Cytokines, a large family of extracellular ligands, stimulate biological responses in virtually all cell types. One important subfamily of cytokines, the hematopoietins, evolved largely to regulate host responses to exogenous stresses, especially infection with pathogens. They stimulate these responses by binding to and activating a family of structurally and functionally conserved receptors. As is the case for many types of receptor families, downstream signaling entails tyrosine phosphorylation. However, the activation of the Janus kinases (Jaks) and their downstream signal transducer and activator of transcription (Stat) proteins is both characteristic of and unique to this hematopoietin family. This signaling paradigm first appeared in invertebrates and has continued to grow in complexity through vertebrate and mammalian evolution.

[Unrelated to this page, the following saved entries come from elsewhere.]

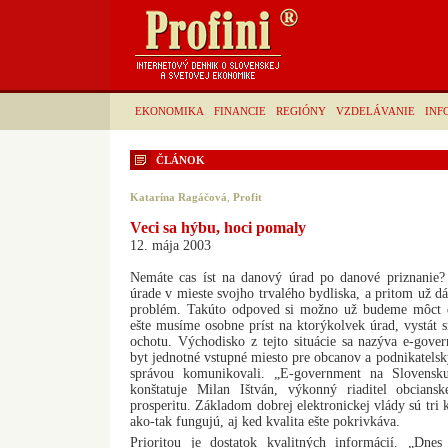
EKONOMIKA
FINANCIE
REGIÓNY
VZDELÁVANIE
INF
ČLÁNOK
Katarína Ragáčová
,
Profit
Veci sa hýbu, hoci pomaly
12. mája 2003
Nemáte cas íst na danový úrad po danové priznanie? P
úrade v mieste svojho trvalého bydliska, a pritom už d
problém. Takúto odpoved si možno už budeme môct d
ešte musíme osobne príst na ktorýkolvek úrad, vystát s
ochotu. Východisko z tejto situácie sa nazýva e-gov
byt jednotné vstupné miesto pre obcanov a podnikatelský
správou komunikovali. „E-government na Slovensku
konštatuje Milan Ištván, výkonný riaditel obciansk
prosperitu. Základom dobrej elektronickej vlády sú tri
ako-tak fungujú, aj ked kvalita ešte pokrivkáva.
Prioritou je dostatok kvalitných informácií. „Dnes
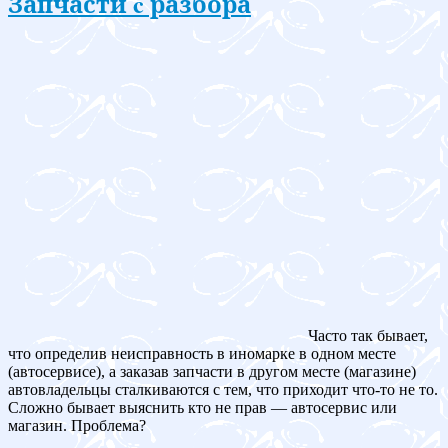
Запчасти c разбора
Часто так бывает,
что определив неисправность в иномарке в одном месте
(автосервисе), а заказав запчасти в другом месте (магазине)
автовладельцы сталкиваются с тем, что приходит что-то не то.
Сложно бывает выяснить кто не прав — автосервис или
магазин. Проблема?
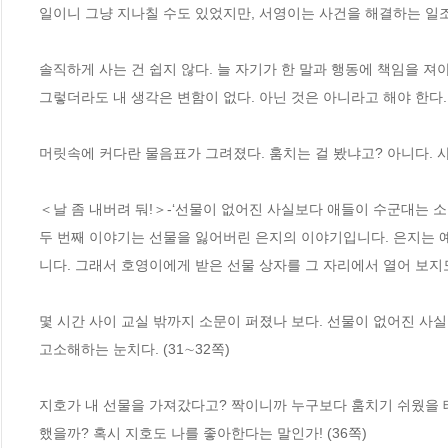
일이니 그냥 지나칠 수도 있었지만, 서영이는 사건을 해결하는 일조
솔직하게 사는 건 쉽지 않다. 늘 자기가 한 말과 행동에 책임을 져
그렇더라도 내 생각은 변함이 없다. 아닌 것은 아니라고 해야 한다. (
머릿속에 커다란 물음표가 그려졌다. 훔치는 걸 봤냐고? 아니다. 사실
＜날 좀 내버려 둬!＞-‘선물이 없어진 사실보다 애들이 수군대는 소리
두 번째 이야기는 선물을 잃어버린 은지의 이야기입니다. 은지는 
니다. 그래서 호영이에게 받은 선물 상자를 그 자리에서 열어 보지도
몇 시간 사이 교실 밖까지 소문이 퍼졌나 보다. 선물이 없어진 사
고소해하는 눈치다. (31∼32쪽)

지호가 내 선물을 가져갔다고? 짝이니까 누구보다 훔치기 쉬웠을 테
했을까? 혹시 지호도 나를 좋아한다는 말인가! (36쪽)
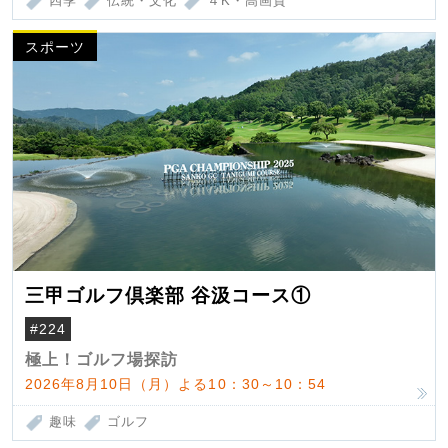
四季
伝統・文化
４K・高画質
スポーツ
三甲ゴルフ倶楽部 谷汲コース①
#224
極上！ゴルフ場探訪
2026年8月10日（月）よる10：30～10：54
趣味
ゴルフ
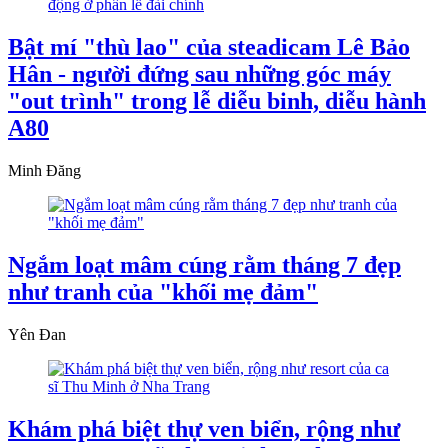
Bật mí "thù lao" của steadicam Lê Bảo
Hân - người đứng sau những góc máy
"out trình" trong lễ diễu binh, diễu hành
A80
Minh Đăng
Ngắm loạt mâm cúng rằm tháng 7 đẹp
như tranh của "khối mẹ đảm"
Yên Đan
Khám phá biệt thự ven biển, rộng như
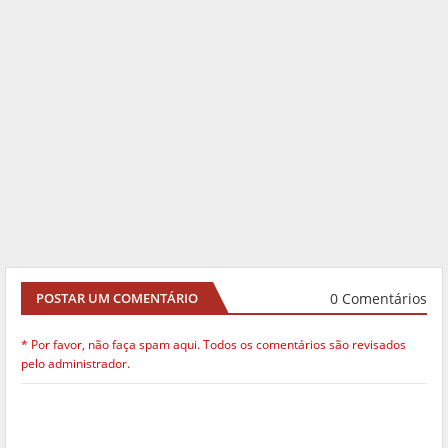
0 Comentários
POSTAR UM COMENTÁRIO
* Por favor, não faça spam aqui. Todos os comentários são revisados
pelo administrador.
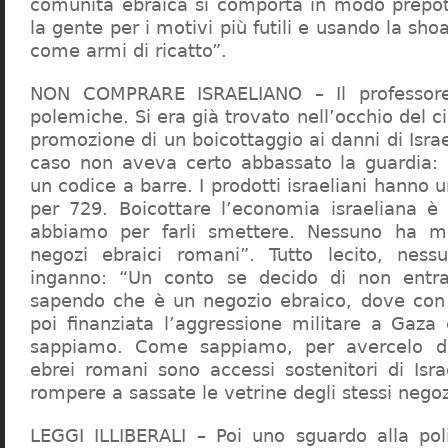
comunità ebraica si comporta in modo prepo
la gente per i motivi più futili e usando la sho
come armi di ricatto”.
NON COMPRARE ISRAELIANO – Il professor
polemiche. Si era già trovato nell’occhio del ci
promozione di un boicottaggio ai danni di Isra
caso non aveva certo abbassato la guardia: 
un codice a barre. I prodotti israeliani hanno u
per 729. Boicottare l’economia israeliana è
abbiamo per farli smettere. Nessuno ha m
negozi ebraici romani”. Tutto lecito, ness
inganno: “Un conto se decido di non entr
sapendo che è un negozio ebraico, dove con 
poi finanziata l’aggressione militare a Gaza
sappiamo. Come sappiamo, per avercelo de
ebrei romani sono accessi sostenitori di Isra
rompere a sassate le vetrine degli stessi negoz
LEGGI ILLIBERALI – Poi uno sguardo alla poli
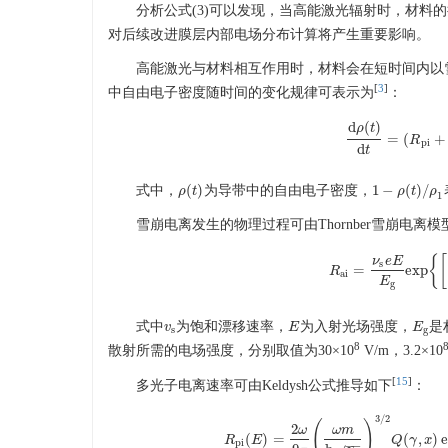
分析公式(3)可以发现，当高能激光辐射时，材
对后续改进膜层内部电场分布计算将产生重要影响。
高能激光与材料相互作用时，材料会在短时间内以
[
3
]
中自由电子密度随时间的变化规律可表示为
：
d
(
)
ρ
t
=
(
+
d
ρ
(
t
)
d
R
t
=
(
R
p
p
i
d
t
(
)
1
−
(
)
/
式中，
为导带中的自由电子密度，
ρ
ρ
(
t
t
)
1
−
ρ
(
ρ
t
)
/
t
ρ
1
ρ
1
雪崩电离发生的物理过程可由Thornber雪崩电离
{
[
ν
e
E
s
=
exp
R
R
a
i
=
ν
s
e
E
E
g
ex
a
i
E
g
式中
为饱和漂移速率，
为入射光场强度，
是
v
v
s
E
E
E
E
g
s
g
8
散射所需的电场强度，分别取值为30×10
V/m，3.2×10
[
15
]
多光子电离速率可由Keldysh公式推导如下
：
3
/
2
(
)
2
ω
ω
m
(
)
=
(
,
)
R
E
Q
γ
x
−
−
p
i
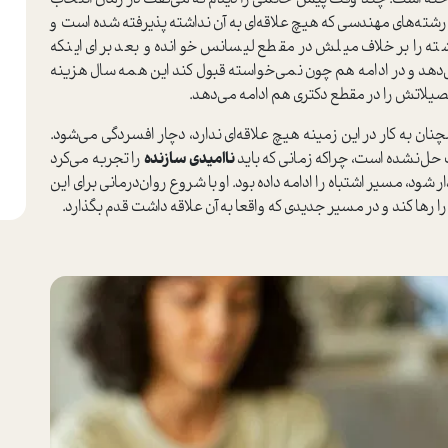
 رشته‌های مهندسی که هیچ علاقه‌ای به آن نداشته پذیرفته شده است و
رشته را برخلاف میلش در مقطع لیسانس خوانده و بعد برای اینکه
‌دهد و در ادامه هم چون نمی‌خواسته قبول کند این همه سال هزینه
صیلاتش را در مقطع دکتری هم ادامه می‌دهد.
مچنان به کار در این زمینه هیچ علاقه‌ای ندارد، دچار افسردگی می‌شود.
ل‌نشده است، چراکه زمانی که باید
ناامیدی سازنده
را تجربه می‌کرد
ار شود، مسیر اشتباه را ادامه داده بود. او با شروع روان‌درمانی برای این
ر‌ها کند و در مسیر جدیدی که واقعا به آن علاقه داشت قدم بگذارد.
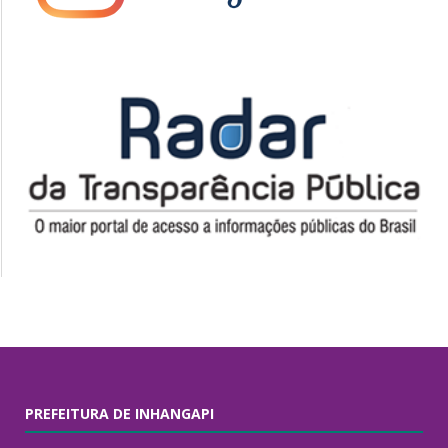
PREFEITURA DE INHANGAPI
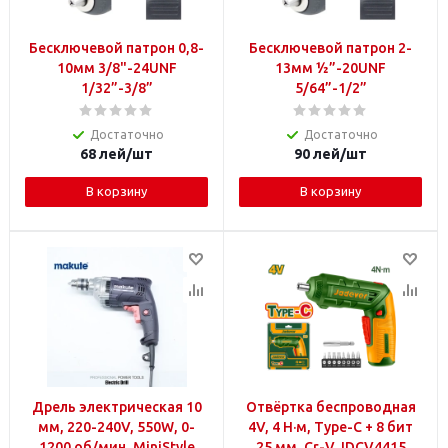
Бесключевой патрон 0,8-
Бесключевой патрон 2-
10мм 3/8"-24UNF
13мм ½”-20UNF
1/32”-3/8”
5/64”-1/2”
Достаточно
Достаточно
68
лей
/шт
90
лей
/шт
В корзину
В корзину
Дрель электрическая 10
Отвёртка беспроводная
мм, 220-240V, 550W, 0-
4V, 4 Н·м, Type-C + 8 бит
1200 об/мин, MiniStyle
25 мм, Cr-V JDCV4415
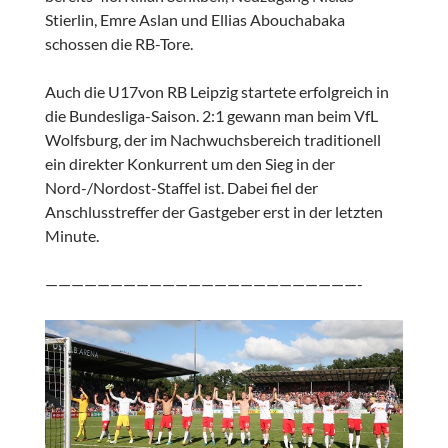
Stierlin, Emre Aslan und Ellias Abouchabaka
schossen die RB-Tore.
Auch die U17von RB Leipzig startete erfolgreich in
die Bundesliga-Saison. 2:1 gewann man beim VfL
Wolfsburg, der im Nachwuchsbereich traditionell
ein direkter Konkurrent um den Sieg in der
Nord-/Nordost-Staffel ist. Dabei fiel der
Anschlusstreffer der Gastgeber erst in der letzten
Minute.
————————————————————————-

There are about 50 members of the hematopoietin family in mammals, and they transduce their signals through four Jaks and seven Stats. Consistent with their identity as ILs, many of these ligands play a critical role in regulating leukocyte maturation and activity. Others regulate more central aspects of cellular homeostasis, reflecting the role Stats play in invertebrates. This Perspective series will provide an overview of the Jak-Stat pathway (reviewed in more detail in refs. 14) and will explore the important role this pathway plays in regulating immune responses and cellular homeostasis in human health and disease. The series will explore human ailments affected by this pathway, including immunodeficiency, asthma, and cancer. It will also examine the role Stats play in regulating innate immunity and the unique role Stat3 plays in regulating cellular homeostasis.

The Jak-Stat paradigm

Characterization of the ability of IFN-α to rapidly induce genes led to the discovery of the Jak-Stat pathway. Subsequent studies determined that Jaks and Stats play a critical role in mediating the biological response to the hematopoietin members of the mammalian cytokine family (Table 1). Hematopoietins exert their potent biological effects through the activation of specific receptors, which can be divided into five subgroups based on their structural features and the Stats they activate (Table 1). A number of receptor tyrosine kinase and G protein–coupled receptors have also been shown to activate Stats, but the role of these signals remains more controversial. When hematopoietins bind their dimeric receptors, they undergo a conformational change that brings receptor-associated Jaks into apposition (Figure 1; ref. 5). The JAKs then sequentially activate each other by phosphorylating specific receptor tyrosine motifs. STATs and other signaling molecules that recognize these motifs, typically through their SH2 domains, are recruited to the receptor and are then themselves activated by a JAK-dependent tyrosine phosphorylation event. The recruitment of unique sets of STATs to each receptor subfamily constitutes a critical step in defining the specificity of the subsequent biological response (Table 1).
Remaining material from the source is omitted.